(WORK INSTRUCTIONS)
Produce an exact copy of all records below.

(Source records)
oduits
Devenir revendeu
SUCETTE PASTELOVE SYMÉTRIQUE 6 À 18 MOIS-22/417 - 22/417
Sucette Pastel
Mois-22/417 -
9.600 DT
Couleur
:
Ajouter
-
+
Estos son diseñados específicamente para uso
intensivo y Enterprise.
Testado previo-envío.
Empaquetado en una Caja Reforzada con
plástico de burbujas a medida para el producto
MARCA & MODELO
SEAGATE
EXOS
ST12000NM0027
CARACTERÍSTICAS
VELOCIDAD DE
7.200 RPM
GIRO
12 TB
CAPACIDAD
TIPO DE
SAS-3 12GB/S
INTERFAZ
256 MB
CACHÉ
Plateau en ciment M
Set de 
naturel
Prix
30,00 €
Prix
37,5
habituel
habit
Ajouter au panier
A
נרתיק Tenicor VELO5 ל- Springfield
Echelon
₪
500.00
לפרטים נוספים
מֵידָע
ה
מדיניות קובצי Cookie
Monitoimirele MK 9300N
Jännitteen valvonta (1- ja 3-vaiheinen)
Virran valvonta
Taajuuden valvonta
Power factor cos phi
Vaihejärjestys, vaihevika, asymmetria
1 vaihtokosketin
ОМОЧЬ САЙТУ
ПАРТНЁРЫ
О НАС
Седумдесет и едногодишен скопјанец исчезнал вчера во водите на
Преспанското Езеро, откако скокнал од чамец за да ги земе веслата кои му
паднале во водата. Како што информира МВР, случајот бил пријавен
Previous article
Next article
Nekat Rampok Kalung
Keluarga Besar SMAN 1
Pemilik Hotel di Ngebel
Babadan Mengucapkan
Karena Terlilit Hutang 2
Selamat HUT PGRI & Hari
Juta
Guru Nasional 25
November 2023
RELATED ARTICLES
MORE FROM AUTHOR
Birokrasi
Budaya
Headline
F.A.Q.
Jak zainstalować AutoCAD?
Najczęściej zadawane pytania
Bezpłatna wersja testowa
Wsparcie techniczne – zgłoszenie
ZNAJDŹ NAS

(SOLUTION TO THIS TASK)
oduits
Devenir revendeu
SUCETTE PASTELOVE SYMÉTRIQUE 6 À 18 MOIS-22/417 - 22/417
Sucette Pastel
Mois-22/417 -
9.600 DT
Couleur
:
Ajouter
-
+
Estos son diseñados específicamente para uso
intensivo y Enterprise.
Testado previo-envío.
Empaquetado en una Caja Reforzada con
plástico de burbujas a medida para el producto
MARCA & MODELO
SEAGATE
EXOS
ST12000NM0027
CARACTERÍSTICAS
VELOCIDAD DE
7.200 RPM
GIRO
12 TB
CAPACIDAD
TIPO DE
SAS-3 12GB/S
INTERFAZ
256 MB
CACHÉ
Plateau en ciment M
Set de 
naturel
Prix
30,00 €
Prix
37,5
habituel
habit
Ajouter au panier
A
נרתיק Tenicor VELO5 ל- Springfield
Echelon
₪
500.00
לפרטים נוספים
מֵידָע
ה
מדיניות קובצי Cookie
Monitoimirele MK 9300N
Jännitteen valvonta (1- ja 3-vaiheinen)
Virran valvonta
Taajuuden valvonta
Power factor cos phi
Vaihejärjestys, vaihevika, asymmetria
1 vaihtokosketin
ОМОЧЬ САЙТУ
ПАРТНЁРЫ
О НАС
Седумдесет и едногодишен скопјанец исчезнал вчера во водите на
Преспанското Езеро, откако скокнал од чамец за да ги земе веслата кои му
паднале во водата. Како што информира МВР, случајот бил пријавен
Previous article
Next article
Nekat Rampok Kalung
Keluarga Besar SMAN 1
Pemilik Hotel di Ngebel
Babadan Mengucapkan
Karena Terlilit Hutang 2
Selamat HUT PGRI & Hari
Juta
Guru Nasional 25
November 2023
RELATED ARTICLES
MORE FROM AUTHOR
Birokrasi
Budaya
Headline
F.A.Q.
Jak zainstalować AutoCAD?
Najczęściej zadawane pytania
Bezpłatna wersja testowa
Wsparcie techniczne – zgłoszenie
ZNAJDŹ NAS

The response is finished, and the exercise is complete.